Wu et al. studied porphyry-type alteration, and widespread late Cu sulfide-bearing veins (stage IV) crosscutting porphyry-type alteration, plus a post-ore fault-controlled argillic alteration (stage V) in the Yulekenhalasu porphyry Cu deposit. Anomalous concentrations of trace elements in pyrite of different stages are clarified. The spatial variation of Se/S in pyrite were influenced by changes in the hydrothermal fluid composition and temperature, which may provide a potential vectoring tool to mineralization for pyrite geochemistry in porphyry deposits.

Geochemical discrimination of pyrite in diverse ore deposit types through statistical analysis and machine learning techniques

https://doi.org/10.2138/am-2023-8976

Li et al. used data on pyrite from iron oxide-apatite, iron oxide copper-gold, skarn Cu-(Fe), porphyry Cu-Mo, orogenic Au, volcanic-hosted massive sulfide, sedimentary exhalative deposits and barren sedimentary rocks for the application of machine learning techniques and construction of optimized discrimination diagrams. The calculated discriminant functions highlight distinct multi-element differences among pyrite from various types of deposit. Among the three machine learning algorithms, i.e., Artificial Neural Network, Support Vector Machine, and Random Forest, the accuracy demonstrates that pyrite trace element data combined with Support Vector Machine is a useful tool to discriminate between ore types.

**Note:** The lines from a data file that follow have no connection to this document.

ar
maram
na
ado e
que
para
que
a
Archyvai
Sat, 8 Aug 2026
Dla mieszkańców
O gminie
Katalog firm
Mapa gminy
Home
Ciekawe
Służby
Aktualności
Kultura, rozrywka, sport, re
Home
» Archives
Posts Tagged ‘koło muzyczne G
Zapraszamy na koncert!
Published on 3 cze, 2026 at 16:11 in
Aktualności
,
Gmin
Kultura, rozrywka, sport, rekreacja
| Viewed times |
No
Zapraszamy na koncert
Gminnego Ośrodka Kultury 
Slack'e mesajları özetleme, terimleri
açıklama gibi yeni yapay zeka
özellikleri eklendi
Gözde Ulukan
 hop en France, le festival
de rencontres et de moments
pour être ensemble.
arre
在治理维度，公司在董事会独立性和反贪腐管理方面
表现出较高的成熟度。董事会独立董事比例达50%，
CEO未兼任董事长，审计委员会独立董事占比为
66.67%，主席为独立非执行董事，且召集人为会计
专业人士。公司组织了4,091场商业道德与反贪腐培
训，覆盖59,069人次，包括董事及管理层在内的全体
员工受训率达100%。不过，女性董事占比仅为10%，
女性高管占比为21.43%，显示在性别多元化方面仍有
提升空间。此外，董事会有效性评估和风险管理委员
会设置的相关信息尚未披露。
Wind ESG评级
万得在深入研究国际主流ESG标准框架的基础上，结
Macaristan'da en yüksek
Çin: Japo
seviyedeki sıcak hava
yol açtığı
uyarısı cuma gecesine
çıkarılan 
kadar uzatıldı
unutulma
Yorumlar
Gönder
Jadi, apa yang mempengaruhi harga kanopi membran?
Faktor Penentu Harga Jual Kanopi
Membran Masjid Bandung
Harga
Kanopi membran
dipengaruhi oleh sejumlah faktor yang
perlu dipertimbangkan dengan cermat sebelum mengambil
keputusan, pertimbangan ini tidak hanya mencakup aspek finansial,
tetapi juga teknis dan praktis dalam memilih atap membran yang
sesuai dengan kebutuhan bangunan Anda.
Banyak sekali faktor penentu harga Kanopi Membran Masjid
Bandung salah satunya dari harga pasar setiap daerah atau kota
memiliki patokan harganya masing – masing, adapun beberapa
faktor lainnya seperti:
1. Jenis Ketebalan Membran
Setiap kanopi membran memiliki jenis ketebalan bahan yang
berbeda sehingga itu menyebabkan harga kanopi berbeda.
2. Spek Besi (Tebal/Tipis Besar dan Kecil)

Correlation between Si-Al disorder and hydrogen-bonding distance variation in ussingite (Na₂AlSi₃O₈OH) revealed by one- and two-dimensional multi-nuclear NMR and first-principles calculation

https://doi.org/10.2138/am-2023-9008

Cation order/disorder (Si-Al in particular in silicates) and the strength of hydrogen bonding of OH groups are two structural factors that may significantly affect the stability and physical properties of minerals and inorganic materials. Not much attention has been paid to the correlation of the two factors. In this study, Xue and Kanzaki focused on the mineral ussingite, (Na2AlSi3O8OH), which is characterized by a unique interrupted framework structure and strong hydrogen bonding. Despite several previous studies of the mineral using single-crystal X-ray and neutron diffraction and 1H and 29Si NMR, the state of Si-Al disorder and how it affects the hydrogen bonding was uncertain. They were able to unambiguously clarify the issue via a comprehensive one- and two-dimensional multi-nuclear NMR and first-principles calculation. This powerful approach not only allowed the authors to unambiguously confirm the existence of ~3% Si-Al disorder, but also to clearly reveal its spatial relationship with OH sites that undergo large changes in hydrogen bonding distances. Correlation between Si-Al disorder with variation in hydrogen-bonding distance could be a universal phenomenon also applicable to other hydrous minerals that are indispensable to the understanding of water storage in the deep Earth and planetary interiors. This study also confirmed that Al prefers to partition into more polymerized structural units [Q4 = tetrahedral TO4 sites that share all four of its oxygen corners with other tetrahedral neighbors, rather than Q3 for which one oxygen is not shared with other tetrahedra, i.e., nonbridging oxygen (NBO)] to avoid the formation of Al-OH and Al-NBO, and provides insight into their behavior in partially depolymerized aluminosilicate melts/glasses and minerals.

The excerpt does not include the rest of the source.